Toda crueldade do EI é contextualizada diante de uma história sangrenta. 'Este livro é muito perigoso para mim, poderia me levar à morte.
Robert Fisk
Antes que corajosos espartanos de Obama coloquem suas botas no pequeno território da Síria que os curdos detêm, não muito longe de Qamishli, eles ainda precisam aprender um pouco mais sobre o Estado Islâmico (EI) a partir do trabalho de um historiador sírio. Eles descobririam que Abu Bakr al-Baghdadi, o "califa" do EI, não é apenas um fã de futebol, mas em sua juventude criou um time para os frequentadores da mesquita e até brincou dizendo que era o Maradona do Iraque.
Eles descobririam também que ele se comunica com os funcionários pelo celular, através do WhatsApp e do Skype, fala inglês e exige que todos os relatórios da inteligência sejam impressos em uma única folha de A4 - basicamente o que Churchill exigia de seus burocratas na Segunda Guerra - e também cobra que os cidadãos trabalhem seis dias por semana.

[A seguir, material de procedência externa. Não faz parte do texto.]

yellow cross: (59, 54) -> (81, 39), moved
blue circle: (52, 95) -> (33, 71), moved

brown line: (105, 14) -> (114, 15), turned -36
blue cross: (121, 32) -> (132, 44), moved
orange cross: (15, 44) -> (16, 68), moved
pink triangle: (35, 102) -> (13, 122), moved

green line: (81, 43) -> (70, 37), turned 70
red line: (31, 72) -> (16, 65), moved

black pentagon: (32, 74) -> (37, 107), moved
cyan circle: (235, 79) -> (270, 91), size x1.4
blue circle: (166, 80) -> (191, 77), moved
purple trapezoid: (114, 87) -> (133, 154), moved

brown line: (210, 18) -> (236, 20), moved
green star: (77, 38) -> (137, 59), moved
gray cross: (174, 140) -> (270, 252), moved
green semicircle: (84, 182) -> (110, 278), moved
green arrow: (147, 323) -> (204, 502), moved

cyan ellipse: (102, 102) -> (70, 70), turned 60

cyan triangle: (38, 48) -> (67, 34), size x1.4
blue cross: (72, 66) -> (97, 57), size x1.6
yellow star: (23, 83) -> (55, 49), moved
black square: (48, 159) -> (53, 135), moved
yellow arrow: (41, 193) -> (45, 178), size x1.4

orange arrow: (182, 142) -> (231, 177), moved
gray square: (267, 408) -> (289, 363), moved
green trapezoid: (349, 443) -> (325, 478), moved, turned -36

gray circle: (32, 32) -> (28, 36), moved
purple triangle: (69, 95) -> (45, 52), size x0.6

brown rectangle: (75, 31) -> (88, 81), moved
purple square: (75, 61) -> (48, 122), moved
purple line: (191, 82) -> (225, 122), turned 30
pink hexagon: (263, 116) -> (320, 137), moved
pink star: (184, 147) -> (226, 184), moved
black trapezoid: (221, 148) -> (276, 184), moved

Há um sistema postal do EI na sua capital síria (Raca) e se você quiser escrever para Baghdadi (cujo nome original é Ibrahim Awad Ibrahim al-Badri) você só precisa enviar uma carta para: califa Ibrahim, Racaa. "Tenha certeza de que vai chegar com segurança", o escritor de Under the Black Flag foi informado.

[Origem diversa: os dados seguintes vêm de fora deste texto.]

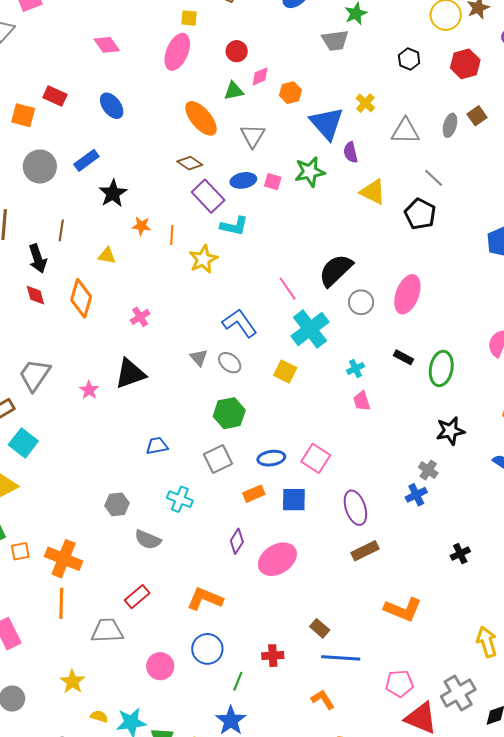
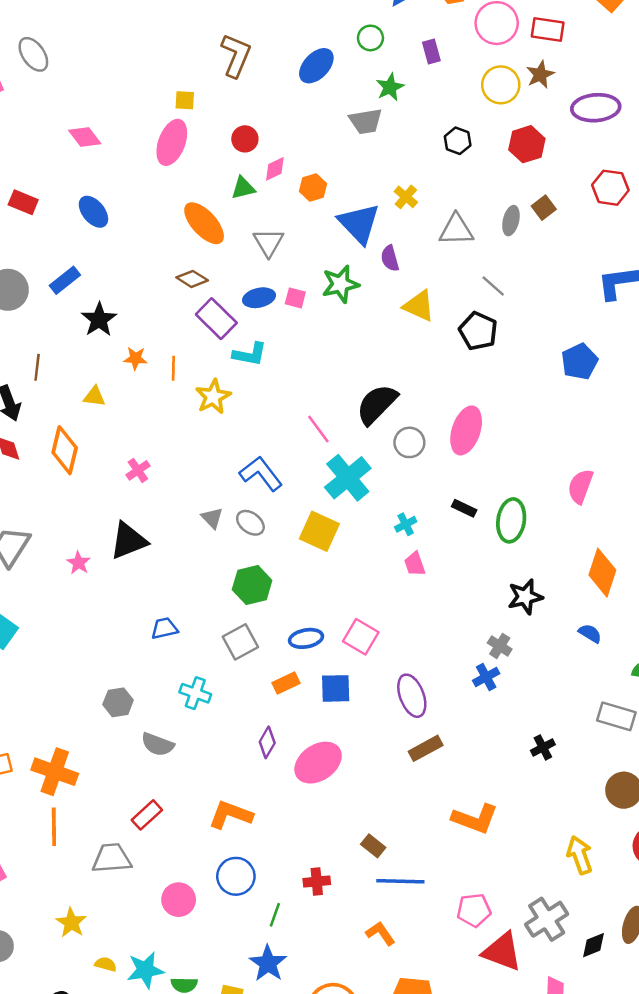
yellow square: (285, 372) -> (319, 531), size x1.4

Ele é Sami Moubayed, historiador e ex-estudioso do Centro Carnegie em Beirute. Atualmente vive em Damasco. É um homem corajoso e sabe disso.
"Este livro é muito perigoso para mim", ele me disse. "Poderia me levar à morte. É muito diferente das história que escrevi antes - é sobre uma outra Síria e foi muito doloroso escrever sobre isso(...) Você precisa lutar contra os radicais, sim, mas bombardear essas pessoas não é a resposta".
Como Moubayed também diz em seu livro, "o pré-baathismo na Síria da década de 1950 nunca mais vai voltar - tampouco qualquer baathismo dentre 1963-2011(...). Eu não tenho nenhuma simpatia por islâmicos ou soldados sedentos por poder. O que acontece hoje é um novo capítulo na história do meu país. Um capítulo feio, que vai durar muito mais tempo do que qualquer um de nós desejaria". Um pessimista? Certamente não um baathista. Moubayed realmente deveria tomar cuidado.
Ele conversou com funcionários do EI, incluindo os representantes de mídia, entre eles Abu al-Nada al-Faraj, um inglês de 25 anos formado pela Universidade de Aleppo que trata o EI como "apenas mais um empregador que paga bem" e traduz para a horripilante revista do EI, a Dabiq. Todos os seus funcionários são muçulmanos europeus, viciados no Google com uma lista de publicações críticas para ler. The Independent está entre elas. Mas também o Wall Street Journal, o Foreign Policy e a agência de notícias do governo sírio (SANA).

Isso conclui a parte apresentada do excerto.